I'm not sure at all where to start with b, any pointers?

for c, E(-x) would equal -100, right? I think this is assuming that the pmf still exists for x having negative values, and that the probabilities are the same...is this correct?

using the same equation as part a, i found V(-x) to equal 15 as well, since squaring a negative number still results in a positive one, and so the std. dev of (-x) would be sqrt(15)?

Thanks!

2. Originally Posted by mistykz
So, the problem is:
X is a random variable with E(x) = 100 and V(x) = 15. Find:
a) E(x^2)
b) E(3x+10)
c) E(-x)
d) V(-x)
e) std dev(-x)

For part a), i used the equation that V(x) = E(x^2) - (E(x))^2, so 15 = E(x^2) - 10000, therefore E(x^2) = 10015

I'm not sure at all where to start with b, any pointers?
Since that is linear, E(3x+10)= 3E(x)+ 10.
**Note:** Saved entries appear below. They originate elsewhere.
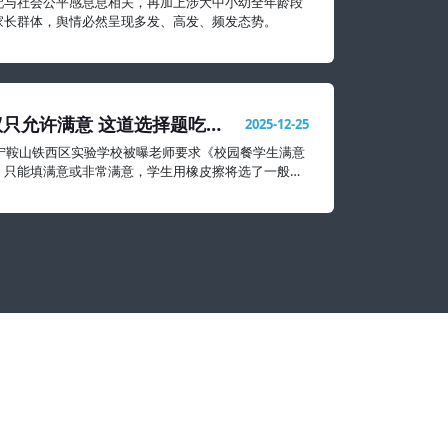
配与社会公平感息息相关，再加上涉大中小幼全年龄段
家长群体，舆情必然呈现多发、高发、频发态势。
只允许满意 这道选择题吃相
2025-12-25
辽宁鞍山铁西区实验学校被曝老师要求《校园餐学生满意
》只能填满意或非常满意，学生用橡皮擦将选了一般和
掉。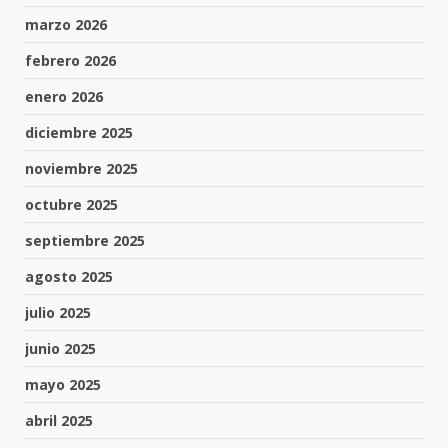
marzo 2026
febrero 2026
enero 2026
diciembre 2025
noviembre 2025
octubre 2025
septiembre 2025
agosto 2025
julio 2025
junio 2025
mayo 2025
abril 2025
for c, E(-x) would equal -100, right? I think this is assuming that the pmf still exists for x having negative values, and that the probabilities are the same...is this correct?
Yes, E(-x) is -100. No, it is not necessary for x to have negative values for this to make sense. E(f(x))= $\displaystyle \sum f(x)*p(x)$ where the sum (or integral for continuous distributions) is taken over all possible values of x For example, suppose x has value 1 with prob 1/2 and value 2 with prob 1/2. Then E(x)= p(1)(-1)+ p(2)(-2)= (1/2)(-1)+ (1/2)(-2)= -3/2.

using the same equation as part a, i found V(-x) to equal 15 as well, since squaring a negative number still results in a positive one, and so the std. dev of (-x) would be sqrt(15)?

Thanks!